November 20, 2015

Film Review—Big Eyes by Tim Burton

Margaret (Amy Adams) leaves her husband and moves to San Francisco to make a living as an artist in the bustling 1950s art scene. She finds it difficult to promote her works, despite their unique ‘big eyed waif’ quality. She meets Walter Keane (Christoph Waltz), who is also trying to strike it big with his European street scenes. Walter is a charmer and helps Margaret sell her paintings by pretending they are his works. It’s a success, but the strain of lying to everyone, including her daughter, takes its toll on Margaret, and Walter’s shady stories and past start to unravel.

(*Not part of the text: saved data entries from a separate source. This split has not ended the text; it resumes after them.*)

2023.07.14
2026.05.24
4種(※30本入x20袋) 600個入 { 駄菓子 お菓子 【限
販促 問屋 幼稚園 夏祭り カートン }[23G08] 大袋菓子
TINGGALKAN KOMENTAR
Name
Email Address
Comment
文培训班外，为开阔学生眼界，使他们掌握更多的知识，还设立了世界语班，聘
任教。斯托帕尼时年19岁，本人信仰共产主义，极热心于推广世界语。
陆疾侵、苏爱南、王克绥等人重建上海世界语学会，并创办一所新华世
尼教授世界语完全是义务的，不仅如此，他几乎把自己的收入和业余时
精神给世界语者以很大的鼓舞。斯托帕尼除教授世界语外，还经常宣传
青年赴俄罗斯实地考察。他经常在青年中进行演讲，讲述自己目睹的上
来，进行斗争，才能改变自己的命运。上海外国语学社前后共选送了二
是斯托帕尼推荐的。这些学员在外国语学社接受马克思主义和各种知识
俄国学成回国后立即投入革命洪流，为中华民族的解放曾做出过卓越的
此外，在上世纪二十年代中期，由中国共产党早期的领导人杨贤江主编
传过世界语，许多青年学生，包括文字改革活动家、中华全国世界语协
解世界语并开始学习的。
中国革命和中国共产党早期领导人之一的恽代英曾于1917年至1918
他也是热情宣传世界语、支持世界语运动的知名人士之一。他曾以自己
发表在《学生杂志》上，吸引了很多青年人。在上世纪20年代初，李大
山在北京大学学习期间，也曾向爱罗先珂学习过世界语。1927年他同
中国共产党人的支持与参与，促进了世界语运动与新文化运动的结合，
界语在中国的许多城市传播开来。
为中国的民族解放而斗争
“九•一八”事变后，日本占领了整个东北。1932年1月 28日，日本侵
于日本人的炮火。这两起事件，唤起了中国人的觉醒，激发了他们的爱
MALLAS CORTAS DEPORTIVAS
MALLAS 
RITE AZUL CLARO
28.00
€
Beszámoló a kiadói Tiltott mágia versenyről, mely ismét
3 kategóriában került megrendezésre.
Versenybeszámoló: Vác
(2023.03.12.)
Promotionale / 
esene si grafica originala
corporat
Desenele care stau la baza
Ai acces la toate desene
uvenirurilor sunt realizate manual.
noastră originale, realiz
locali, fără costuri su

Big Eyes is a refreshing change from Tim Burton, dropping the zany lead in a bizarre world and adopting a more real world setting, although still with his flair for perfectly framed shots with rich colour and stylised vistas. Here Burton adopts a domestic tale, where Margaret’s desires and skills are usurped by Walter’s own plans despite a lack of skill, giving a direct, if obvious feminist tale. The plot is straightforward, but has some interesting moments between Adams and Waltz. Adams’ delicately brittle performance couldn’t be appropriate, but Waltz, although entertaining as always, fell into the predictable, once again playing the charming deviant. Half way through the film you start thinking a more subtle performance would have aided the story.

Big Eyes is an invigorating and much welcomed development in Burton’s unique filmography.